*** Block opens ***
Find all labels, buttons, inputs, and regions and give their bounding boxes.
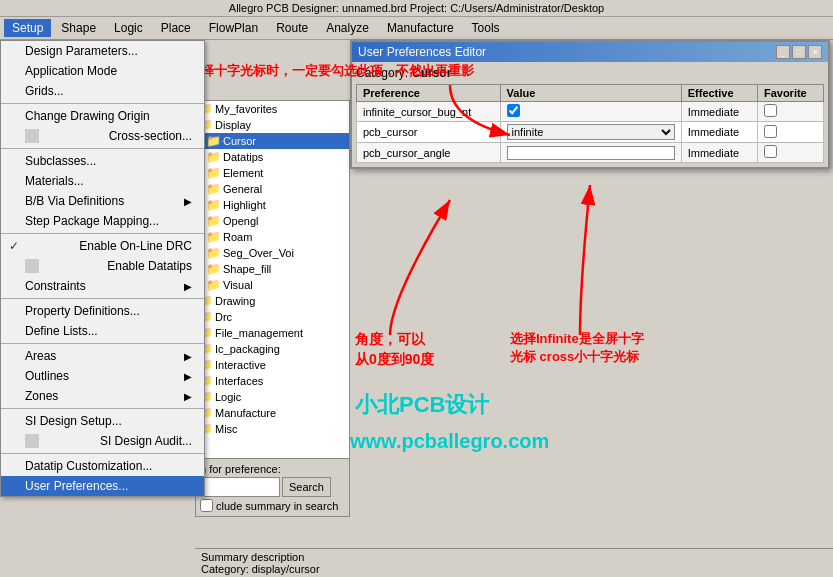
- menu-logic[interactable]: Logic: [106, 19, 151, 37]
- application-mode-item[interactable]: Application Mode: [1, 61, 204, 81]
- separator-3: [1, 233, 204, 234]
- constraints-item[interactable]: Constraints▶: [1, 276, 204, 296]
- tree-general[interactable]: 📁General: [196, 181, 349, 197]
- col-preference: Preference: [357, 85, 501, 102]
- pref-name-3: pcb_cursor_angle: [357, 143, 501, 163]
- zones-item[interactable]: Zones▶: [1, 386, 204, 406]
- tree-manufacture[interactable]: 📁Manufacture: [196, 405, 349, 421]
- folder-icon: 📁: [206, 150, 221, 164]
- datatip-custom-item[interactable]: Datatip Customization...: [1, 456, 204, 476]
- search-panel: n for preference: Search clude summary i…: [195, 458, 350, 517]
- grids-item[interactable]: Grids...: [1, 81, 204, 101]
- pref-body: Category: Cursor Preference Value Effect…: [352, 62, 828, 167]
- favorite-3-checkbox[interactable]: [764, 145, 777, 158]
- tree-misc[interactable]: 📁Misc: [196, 421, 349, 437]
- search-label: n for preference:: [200, 463, 345, 475]
- cursor-angle-input[interactable]: [507, 146, 675, 160]
- menu-setup[interactable]: Setup: [4, 19, 51, 37]
- tree-cursor[interactable]: 📁Cursor: [196, 133, 349, 149]
- search-button[interactable]: Search: [282, 477, 331, 497]
- pref-favorite-2[interactable]: [757, 122, 823, 143]
- search-input[interactable]: [200, 477, 280, 497]
- folder-icon: 📁: [206, 262, 221, 276]
- cross-section-item[interactable]: Cross-section...: [1, 126, 204, 146]
- separator-4: [1, 298, 204, 299]
- tree-opengl[interactable]: 📁Opengl: [196, 213, 349, 229]
- folder-icon: 📁: [206, 166, 221, 180]
- tree-shape-fill[interactable]: 📁Shape_fill: [196, 261, 349, 277]
- design-parameters-item[interactable]: Design Parameters...: [1, 41, 204, 61]
- summary-checkbox[interactable]: [200, 499, 213, 512]
- category-row: Category: Cursor: [356, 66, 824, 80]
- col-favorite: Favorite: [757, 85, 823, 102]
- bb-via-item[interactable]: B/B Via Definitions▶: [1, 191, 204, 211]
- tree-seg-over[interactable]: 📁Seg_Over_Voi: [196, 245, 349, 261]
- pref-value-2[interactable]: infinite cross: [500, 122, 681, 143]
- tree-drawing[interactable]: 📁Drawing: [196, 293, 349, 309]
- enable-datatips-item[interactable]: Enable Datatips: [1, 256, 204, 276]
- outlines-item[interactable]: Outlines▶: [1, 366, 204, 386]
- menu-manufacture[interactable]: Manufacture: [379, 19, 462, 37]
- pref-favorite-1[interactable]: [757, 102, 823, 122]
- menu-place[interactable]: Place: [153, 19, 199, 37]
- folder-icon: 📁: [206, 246, 221, 260]
- brand-text-1: 小北PCB设计: [355, 390, 489, 420]
- change-drawing-origin-item[interactable]: Change Drawing Origin: [1, 106, 204, 126]
- close-button[interactable]: ✕: [808, 45, 822, 59]
- separator-6: [1, 408, 204, 409]
- menu-flowplan[interactable]: FlowPlan: [201, 19, 266, 37]
- cursor-bug-checkbox[interactable]: [507, 104, 520, 117]
- tree-interactive[interactable]: 📁Interactive: [196, 357, 349, 373]
- summary-title: Summary description: [201, 551, 827, 563]
- search-row: Search: [200, 477, 345, 497]
- annotation-bottom-left: 角度，可以从0度到90度: [355, 330, 434, 369]
- cross-section-icon: [25, 129, 39, 143]
- materials-item[interactable]: Materials...: [1, 171, 204, 191]
- enable-drc-item[interactable]: ✓Enable On-Line DRC: [1, 236, 204, 256]
- tree-my-favorites[interactable]: 📁My_favorites: [196, 101, 349, 117]
- search-check-row: clude summary in search: [200, 499, 345, 512]
- favorite-1-checkbox[interactable]: [764, 104, 777, 117]
- tree-highlight[interactable]: 📁Highlight: [196, 197, 349, 213]
- pref-row-2: pcb_cursor infinite cross Immediate: [357, 122, 824, 143]
- favorite-2-checkbox[interactable]: [764, 125, 777, 138]
- summary-description: Summary description Category: display/cu…: [195, 548, 833, 577]
- menu-tools[interactable]: Tools: [464, 19, 508, 37]
- tree-interfaces[interactable]: 📁Interfaces: [196, 373, 349, 389]
- summary-check-label: clude summary in search: [216, 500, 338, 512]
- subclasses-item[interactable]: Subclasses...: [1, 151, 204, 171]
- separator-5: [1, 343, 204, 344]
- pref-effective-2: Immediate: [681, 122, 757, 143]
- pref-value-3[interactable]: [500, 143, 681, 163]
- pref-favorite-3[interactable]: [757, 143, 823, 163]
- folder-icon: 📁: [206, 198, 221, 212]
- si-audit-item[interactable]: SI Design Audit...: [1, 431, 204, 451]
- tree-logic[interactable]: 📁Logic: [196, 389, 349, 405]
- pref-effective-1: Immediate: [681, 102, 757, 122]
- pref-value-1[interactable]: [500, 102, 681, 122]
- tree-file-mgmt[interactable]: 📁File_management: [196, 325, 349, 341]
- pref-title-bar: User Preferences Editor _ □ ✕: [352, 42, 828, 62]
- tree-datatips[interactable]: 📁Datatips: [196, 149, 349, 165]
- menu-shape[interactable]: Shape: [53, 19, 104, 37]
- si-setup-item[interactable]: SI Design Setup...: [1, 411, 204, 431]
- property-defs-item[interactable]: Property Definitions...: [1, 301, 204, 321]
- user-prefs-item[interactable]: User Preferences...: [1, 476, 204, 496]
- minimize-button[interactable]: _: [776, 45, 790, 59]
- menu-analyze[interactable]: Analyze: [318, 19, 377, 37]
- pcb-cursor-select[interactable]: infinite cross: [507, 124, 675, 140]
- tree-display[interactable]: 📁Display: [196, 117, 349, 133]
- maximize-button[interactable]: □: [792, 45, 806, 59]
- define-lists-item[interactable]: Define Lists...: [1, 321, 204, 341]
- tree-visual[interactable]: 📁Visual: [196, 277, 349, 293]
- areas-item[interactable]: Areas▶: [1, 346, 204, 366]
- tree-drc[interactable]: 📁Drc: [196, 309, 349, 325]
- pref-table: Preference Value Effective Favorite infi…: [356, 84, 824, 163]
- folder-icon: 📁: [206, 134, 221, 148]
- step-package-item[interactable]: Step Package Mapping...: [1, 211, 204, 231]
- tree-ic-pkg[interactable]: 📁Ic_packaging: [196, 341, 349, 357]
- tree-roam[interactable]: 📁Roam: [196, 229, 349, 245]
- menu-route[interactable]: Route: [268, 19, 316, 37]
- tree-scroll-area[interactable]: 📁My_favorites 📁Display 📁Cursor 📁Datatips…: [196, 101, 349, 459]
- tree-element[interactable]: 📁Element: [196, 165, 349, 181]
*** Block closes ***
• _Task instructions_
Every line above should be reproduced exactly, please, with no pictures included.

• _Response area_
Find all labels, buttons, inputs, and regions and give their bounding boxes.
- menu-logic[interactable]: Logic: [106, 19, 151, 37]
- application-mode-item[interactable]: Application Mode: [1, 61, 204, 81]
- separator-3: [1, 233, 204, 234]
- constraints-item[interactable]: Constraints▶: [1, 276, 204, 296]
- tree-general[interactable]: 📁General: [196, 181, 349, 197]
- col-preference: Preference: [357, 85, 501, 102]
- pref-name-3: pcb_cursor_angle: [357, 143, 501, 163]
- zones-item[interactable]: Zones▶: [1, 386, 204, 406]
- tree-manufacture[interactable]: 📁Manufacture: [196, 405, 349, 421]
- folder-icon: 📁: [206, 150, 221, 164]
- datatip-custom-item[interactable]: Datatip Customization...: [1, 456, 204, 476]
- search-panel: n for preference: Search clude summary i…: [195, 458, 350, 517]
- grids-item[interactable]: Grids...: [1, 81, 204, 101]
- pref-body: Category: Cursor Preference Value Effect…: [352, 62, 828, 167]
- favorite-3-checkbox[interactable]: [764, 145, 777, 158]
- tree-misc[interactable]: 📁Misc: [196, 421, 349, 437]
- search-label: n for preference:: [200, 463, 345, 475]
- cursor-angle-input[interactable]: [507, 146, 675, 160]
- menu-setup[interactable]: Setup: [4, 19, 51, 37]
- tree-cursor[interactable]: 📁Cursor: [196, 133, 349, 149]
- search-button[interactable]: Search: [282, 477, 331, 497]
- pref-favorite-2[interactable]: [757, 122, 823, 143]
- search-input[interactable]: [200, 477, 280, 497]
- folder-icon: 📁: [206, 262, 221, 276]
- cross-section-item[interactable]: Cross-section...: [1, 126, 204, 146]
- separator-4: [1, 298, 204, 299]
- tree-opengl[interactable]: 📁Opengl: [196, 213, 349, 229]
- folder-icon: 📁: [206, 166, 221, 180]
- tree-shape-fill[interactable]: 📁Shape_fill: [196, 261, 349, 277]
- design-parameters-item[interactable]: Design Parameters...: [1, 41, 204, 61]
- summary-checkbox[interactable]: [200, 499, 213, 512]
- category-row: Category: Cursor: [356, 66, 824, 80]
- col-favorite: Favorite: [757, 85, 823, 102]
- bb-via-item[interactable]: B/B Via Definitions▶: [1, 191, 204, 211]
- tree-seg-over[interactable]: 📁Seg_Over_Voi: [196, 245, 349, 261]
- pref-value-2[interactable]: infinite cross: [500, 122, 681, 143]
- tree-drawing[interactable]: 📁Drawing: [196, 293, 349, 309]
- enable-datatips-item[interactable]: Enable Datatips: [1, 256, 204, 276]
- outlines-item[interactable]: Outlines▶: [1, 366, 204, 386]
- menu-manufacture[interactable]: Manufacture: [379, 19, 462, 37]
- pref-favorite-1[interactable]: [757, 102, 823, 122]
- menu-place[interactable]: Place: [153, 19, 199, 37]
- folder-icon: 📁: [206, 246, 221, 260]
- brand-text-1: 小北PCB设计: [355, 390, 489, 420]
- change-drawing-origin-item[interactable]: Change Drawing Origin: [1, 106, 204, 126]
- close-button[interactable]: ✕: [808, 45, 822, 59]
- separator-6: [1, 408, 204, 409]
- menu-flowplan[interactable]: FlowPlan: [201, 19, 266, 37]
- cursor-bug-checkbox[interactable]: [507, 104, 520, 117]
- tree-interactive[interactable]: 📁Interactive: [196, 357, 349, 373]
- summary-title: Summary description: [201, 551, 827, 563]
- search-row: Search: [200, 477, 345, 497]
- annotation-bottom-left: 角度，可以从0度到90度: [355, 330, 434, 369]
- cross-section-icon: [25, 129, 39, 143]
- materials-item[interactable]: Materials...: [1, 171, 204, 191]
- enable-drc-item[interactable]: ✓Enable On-Line DRC: [1, 236, 204, 256]
- tree-my-favorites[interactable]: 📁My_favorites: [196, 101, 349, 117]
- search-check-row: clude summary in search: [200, 499, 345, 512]
- favorite-1-checkbox[interactable]: [764, 104, 777, 117]
- tree-highlight[interactable]: 📁Highlight: [196, 197, 349, 213]
- pref-row-2: pcb_cursor infinite cross Immediate: [357, 122, 824, 143]
- favorite-2-checkbox[interactable]: [764, 125, 777, 138]
- summary-description: Summary description Category: display/cu…: [195, 548, 833, 577]
- menu-tools[interactable]: Tools: [464, 19, 508, 37]
- tree-interfaces[interactable]: 📁Interfaces: [196, 373, 349, 389]
- summary-check-label: clude summary in search: [216, 500, 338, 512]
- subclasses-item[interactable]: Subclasses...: [1, 151, 204, 171]
- separator-5: [1, 343, 204, 344]
- pref-effective-2: Immediate: [681, 122, 757, 143]
- pref-value-3[interactable]: [500, 143, 681, 163]
- pref-favorite-3[interactable]: [757, 143, 823, 163]
- folder-icon: 📁: [206, 198, 221, 212]
- si-audit-item[interactable]: SI Design Audit...: [1, 431, 204, 451]
- tree-logic[interactable]: 📁Logic: [196, 389, 349, 405]
- pref-effective-1: Immediate: [681, 102, 757, 122]
- pref-value-1[interactable]: [500, 102, 681, 122]
- tree-file-mgmt[interactable]: 📁File_management: [196, 325, 349, 341]
- pref-title-bar: User Preferences Editor _ □ ✕: [352, 42, 828, 62]
- tree-datatips[interactable]: 📁Datatips: [196, 149, 349, 165]
- menu-shape[interactable]: Shape: [53, 19, 104, 37]
- si-setup-item[interactable]: SI Design Setup...: [1, 411, 204, 431]
- property-defs-item[interactable]: Property Definitions...: [1, 301, 204, 321]
- user-prefs-item[interactable]: User Preferences...: [1, 476, 204, 496]
- minimize-button[interactable]: _: [776, 45, 790, 59]
- menu-analyze[interactable]: Analyze: [318, 19, 377, 37]
- pcb-cursor-select[interactable]: infinite cross: [507, 124, 675, 140]
- tree-display[interactable]: 📁Display: [196, 117, 349, 133]
- maximize-button[interactable]: □: [792, 45, 806, 59]
- define-lists-item[interactable]: Define Lists...: [1, 321, 204, 341]
- tree-visual[interactable]: 📁Visual: [196, 277, 349, 293]
- areas-item[interactable]: Areas▶: [1, 346, 204, 366]
- tree-drc[interactable]: 📁Drc: [196, 309, 349, 325]
- pref-table: Preference Value Effective Favorite infi…: [356, 84, 824, 163]
- folder-icon: 📁: [206, 134, 221, 148]
- step-package-item[interactable]: Step Package Mapping...: [1, 211, 204, 231]
- tree-ic-pkg[interactable]: 📁Ic_packaging: [196, 341, 349, 357]
- tree-roam[interactable]: 📁Roam: [196, 229, 349, 245]
- menu-route[interactable]: Route: [268, 19, 316, 37]
- tree-scroll-area[interactable]: 📁My_favorites 📁Display 📁Cursor 📁Datatips…: [196, 101, 349, 459]
- tree-element[interactable]: 📁Element: [196, 165, 349, 181]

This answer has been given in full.